:: Your goal ::
Find the line with "खराब सीट देने को लेकर एयर" in the data below. Repeat it and every line after it exactly, but not the pictures.

━━ Material provided ━━

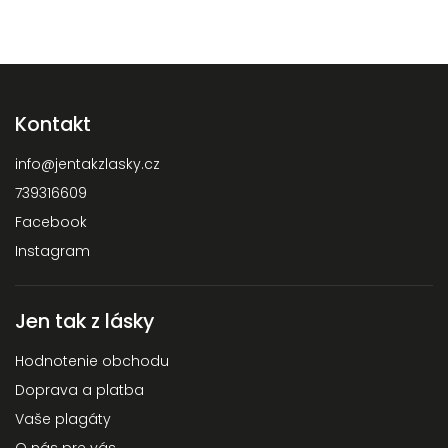
Kontakt
info
@
jentakzlasky.cz
739316609
Facebook
Instagram
Jen tak z lásky
Hodnotenie obchodu
Doprava a platba
Vaše plagáty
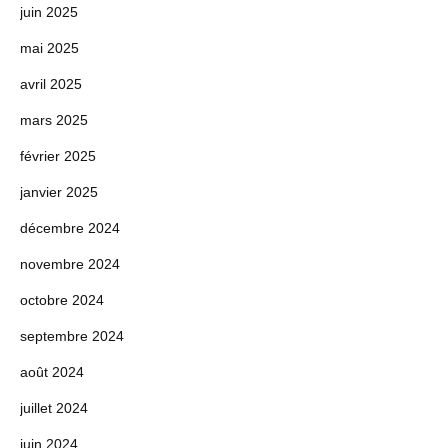
juin 2025
mai 2025
avril 2025
mars 2025
février 2025
janvier 2025
décembre 2024
novembre 2024
octobre 2024
septembre 2024
août 2024
juillet 2024
juin 2024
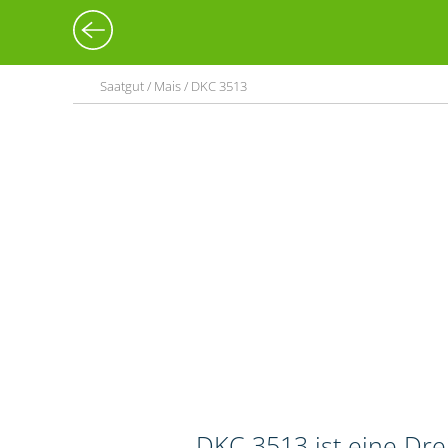
Saatgut / Mais / DKC 3513
DKC 3513 ist eine Dr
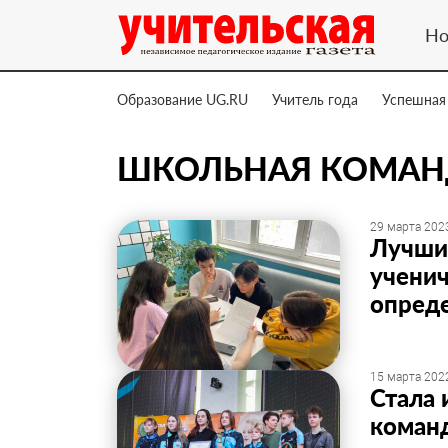
Но
Образование UG.RU
Учитель года
Успешная
ШКОЛЬНАЯ КОМАН
29 марта 2023
Лучши
ученич
опреде
15 марта 2022
Стала 
коман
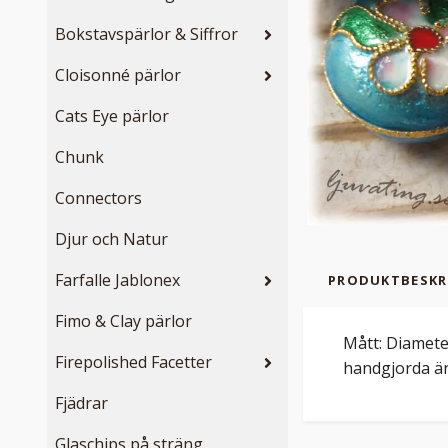
Bokstavspärlor & Siffror
Cloisonné pärlor
Cats Eye pärlor
Chunk
Connectors
Djur och Natur
Farfalle Jablonex
PRODUKTBESKR
Fimo & Clay pärlor
Mått: Diamete
Firepolished Facetter
handgjorda är 
Fjädrar
Glaschips på sträng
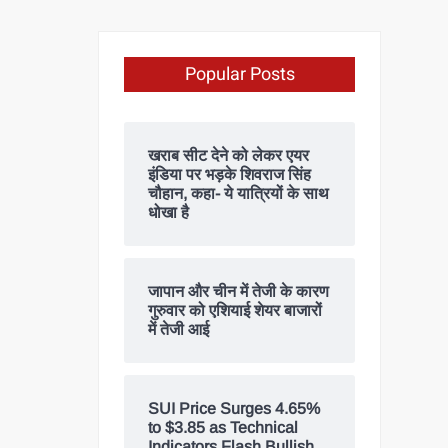
Popular Posts
खराब सीट देने को लेकर एयर
इंडिया पर भड़के शिवराज सिंह
चौहान, कहा- ये यात्रियों के साथ
धोखा है
जापान और चीन में तेजी के कारण
गुरुवार को एशियाई शेयर बाजारों
में तेजी आई
SUI Price Surges 4.65%
to $3.85 as Technical
Indicators Flash Bullish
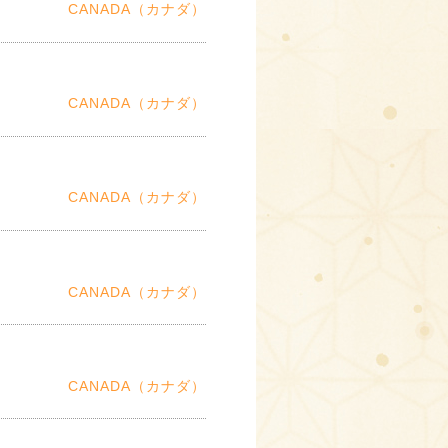
CANADA（カナダ）
CANADA（カナダ）
CANADA（カナダ）
CANADA（カナダ）
CANADA（カナダ）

━━━

:: Solution ::
खराब सीट देने को लेकर एयर
इंडिया पर भड़के शिवराज सिंह
चौहान, कहा- ये यात्रियों के साथ
धोखा है
जापान और चीन में तेजी के कारण
गुरुवार को एशियाई शेयर बाजारों
में तेजी आई
SUI Price Surges 4.65%
to $3.85 as Technical
Indicators Flash Bullish
CANADA（カナダ）
CANADA（カナダ）
CANADA（カナダ）
CANADA（カナダ）
CANADA（カナダ）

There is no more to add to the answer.